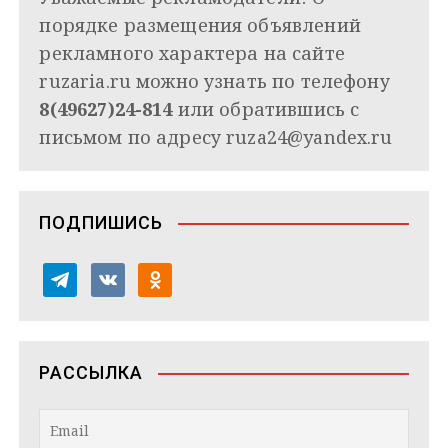
порядке размещения объявлений
рекламного характера на сайте
ruzaria.ru можно узнать по телефону
8(49627)24-814
или обратившись с
письмом по адресу
ruza24@yandex.ru
ПОДПИШИСЬ
t
v
o
e
k
d
l
o
n
e
n
o
РАССЫЛКА
g
t
k
r
a
l
a
k
a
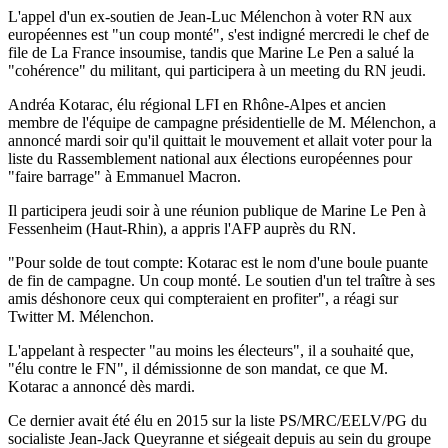
L'appel d'un ex-soutien de Jean-Luc Mélenchon à voter RN aux
européennes est "un coup monté", s'est indigné mercredi le chef de
file de La France insoumise, tandis que Marine Le Pen a salué la
"cohérence" du militant, qui participera à un meeting du RN jeudi.
Andréa Kotarac, élu régional LFI en Rhône-Alpes et ancien
membre de l'équipe de campagne présidentielle de M. Mélenchon, a
annoncé mardi soir qu'il quittait le mouvement et allait voter pour la
liste du Rassemblement national aux élections européennes pour
"faire barrage" à Emmanuel Macron.
Il participera jeudi soir à une réunion publique de Marine Le Pen à
Fessenheim (Haut-Rhin), a appris l'AFP auprès du RN.
"Pour solde de tout compte: Kotarac est le nom d'une boule puante
de fin de campagne. Un coup monté. Le soutien d'un tel traître à ses
amis déshonore ceux qui compteraient en profiter", a réagi sur
Twitter M. Mélenchon.
L'appelant à respecter "au moins les électeurs", il a souhaité que,
"élu contre le FN", il démissionne de son mandat, ce que M.
Kotarac a annoncé dès mardi.
Ce dernier avait été élu en 2015 sur la liste PS/MRC/EELV/PG du
socialiste Jean-Jack Queyranne et siégeait depuis au sein du groupe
=-=-=-=-=
Action item:
Report, from the entries above, each line where "Mélenchon" is found.

Problem solution:
L'appel d'un ex-soutien de Jean-Luc Mélenchon à voter RN aux
membre de l'équipe de campagne présidentielle de M. Mélenchon, a
Twitter M. Mélenchon.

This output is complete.